2 II. Aus den Entscheidungsgründen
Die zulässige Rechtsbeschwerde hat einen vorläufigen Erfolg
Die Rechtsbeschwerde ist statthaft, weil das Beschwerdegericht sie im vollstreckungsrechtlichen Rechtszug nach §§ 567 Abs. 1, 793 ZPO; § 36 Abs. 4 S. 1 InsO zugelassen hat (§ 574 Abs. 1 S. 1 Nr. 2, Abs. 3 S. 2 ZPO). Sie ist auch im Übrigen zulässig (§ 575 ZPO).

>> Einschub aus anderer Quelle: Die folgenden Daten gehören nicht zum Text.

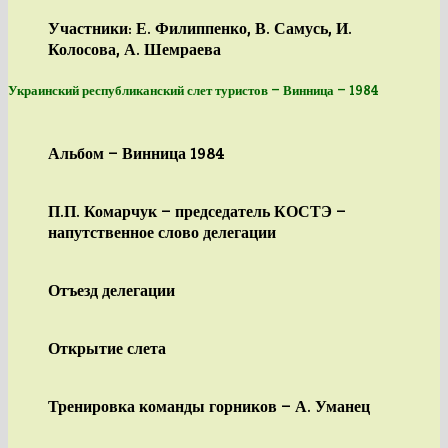
Участники: Е. Филиппенко, В. Самусь, И.
Колосова, А. Шемраева
Украинский республиканский слет туристов — Винница — 1984
Альбом — Винница 1984
П.П. Комарчук — председатель КОСТЭ —
напутственное слово делегации
Отъезд делегации
Открытие слета
Тренировка команды горников — А. Уманец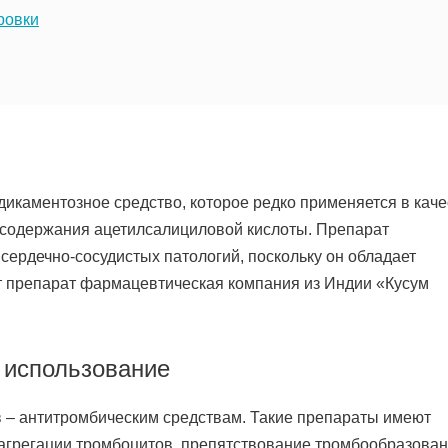
ровки
икаментозное средство, которое редко применяется в каче
 содержания ацетилсалициловой кислоты. Препарат
сердечно-сосудистых патологий, поскольку он обладает
 препарат фармацевтическая компания из Индии «Кусум
 использование
в – антитромбическим средствам. Такие препараты имеют
агрегации тромбоцитов, препятствование тромбообразован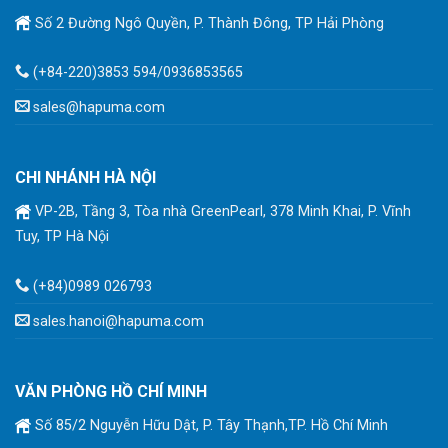
Số 2 Đường Ngô Quyền, P. Thành Đông, TP Hải Phòng
(+84-220)3853 594/0936853565
sales@hapuma.com
CHI NHÁNH HÀ NỘI
VP-2B, Tầng 3, Tòa nhà GreenPearl, 378 Minh Khai, P. Vĩnh
Tuy, TP Hà Nội
(+84)0989 026793
sales.hanoi@hapuma.com
VĂN PHÒNG HỒ CHÍ MINH
Số 85/2 Nguyễn Hữu Dật, P. Tây Thạnh,TP. Hồ Chí Minh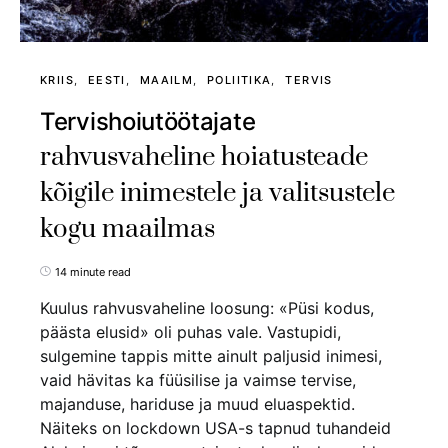
KRIIS
EESTI
MAAILM
POLIITIKA
TERVIS
Tervishoiutöötajate
rahvusvaheline hoiatusteade
kõigile inimestele ja valitsustele
kogu maailmas
14 minute read
Kuulus rahvusvaheline loosung: «Püsi kodus,
päästa elusid» oli puhas vale. Vastupidi,
sulgemine tappis mitte ainult paljusid inimesi,
vaid hävitas ka füüsilise ja vaimse tervise,
majanduse, hariduse ja muud eluaspektid.
Näiteks on lockdown USA-s tapnud tuhandeid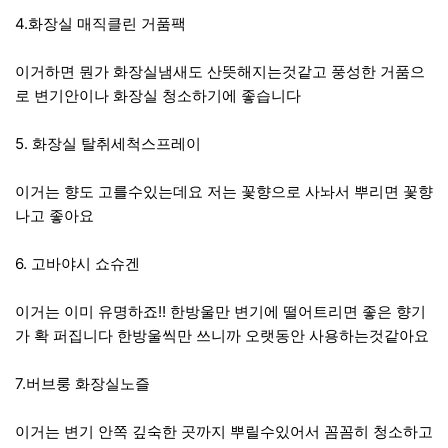
4.화장실 매직클린 거품팩
이거하면 뭔가 화장실냄새도 산뜻해지는것같고 풍성한 거품으
로 변기안이나 화장실 청소하기에 좋습니다
5. 화장실 탈취세척스프레이
이거는 향도 고를수있는데요 저는 꽃향으로 사놔서 뿌리면 꽃향
나고 좋아요
6. 고바야시 쇼슈겐
이거는 이미 유명하죠!! 한방울만 변기에 떨어트리면 좋은 향기
가 확 퍼집니다 한방울씩만 쓰니까 오랫동안 사용하는것같아요
7.버브룽 화장실노즐
이거는 변기 안쪽 깊숙한 곳까지 뿌릴수있어서 꼼꼼히 청소하고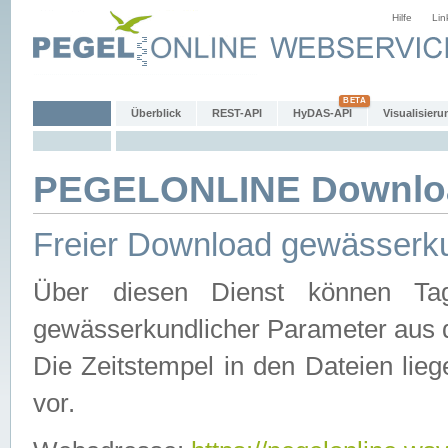
Hilfe
Lin
Überblick
REST-API
HyDAS-API
Visualisieru
PEGELONLINE Downlo
Freier Download gewässerku
Über diesen Dienst können Tag
gewässerkundlicher Parameter aus 
Die Zeitstempel in den Dateien lieg
vor.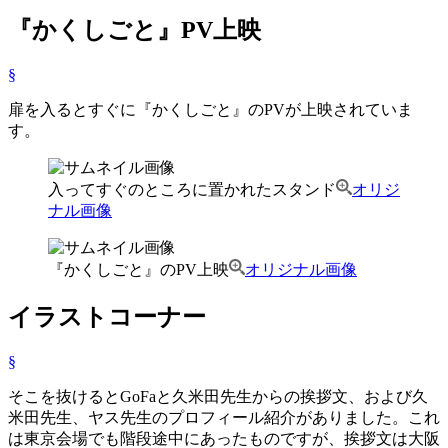
『かくしごと』PV上映
§
扉を入るとすぐに『かくしごと』のPVが上映されていま
す。
入ってすぐのところに置かれたスタンド
オリジ
ナル画像
『かくしごと』のPV上映
オリジナル画像
イラストコーナー
§
そこを抜けるとGoFaと久米田先生からの挨拶文、および久
米田先生、ヤス先生のプロフィール紹介がありました。これ
は東京会場でも階段途中にあったものですが、挨拶文は大阪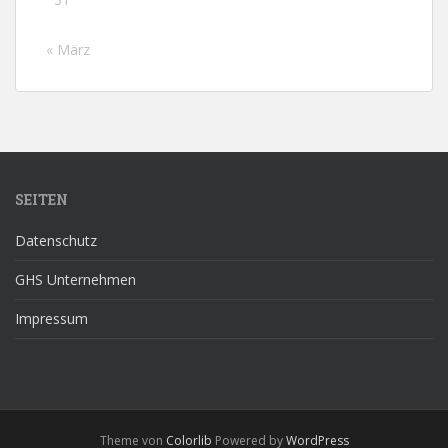
« März
SEITEN
Datenschutz
GHS Unternehmen
Impressum
Theme von
Colorlib
Powered by
WordPress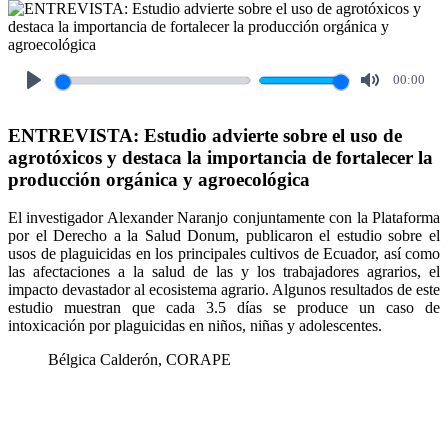
00:00
Play
Mute
ENTREVISTA: Estudio advierte sobre el uso de
agrotóxicos y destaca la importancia de fortalecer la
producción orgánica y agroecológica
El investigador Alexander Naranjo conjuntamente con la Plataforma
por el Derecho a la Salud Donum, publicaron el estudio sobre el
usos de plaguicidas en los principales cultivos de Ecuador, así como
las afectaciones a la salud de las y los trabajadores agrarios, el
impacto devastador al ecosistema agrario. Algunos resultados de este
estudio muestran que cada 3.5 días se produce un caso de
intoxicación por plaguicidas en niños, niñas y adolescentes.
Bélgica Calderón, CORAPE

Dem Schuldner war Wiedereinsetzung in den vorigen Stand gegen die Versäumung der Fristen zur Einlegung und zur Begründung der Rechtsbeschwerde zu gewähren (§ 233 ZPO). Die Rechtsbeschwerde hat auch Erfolg.
Das LG hat gemeint, der Anwendungsbereich des § 850i ZPO sei aufgrund der speziellen Pfändungsschutzvorschrift des § 851c ZPO für Altersvorsorgeleistungen nicht anwendbar, auch wenn § 851c ZPO mangels Vorliegens seiner Voraussetzungen nicht eingreife. Die Einschränkung der Gläubigerrechte lasse sich nur mit der Altersvorsorgefunktion nach § 851c ZPO legitimieren. Auf die Frage, ob § 850i ZPO noch anzuwenden wäre, obwohl die Versicherungsleistungen bereits auf ein Insolvenzanderkonto ausgezahlt worden seien, komme es daher nicht mehr an.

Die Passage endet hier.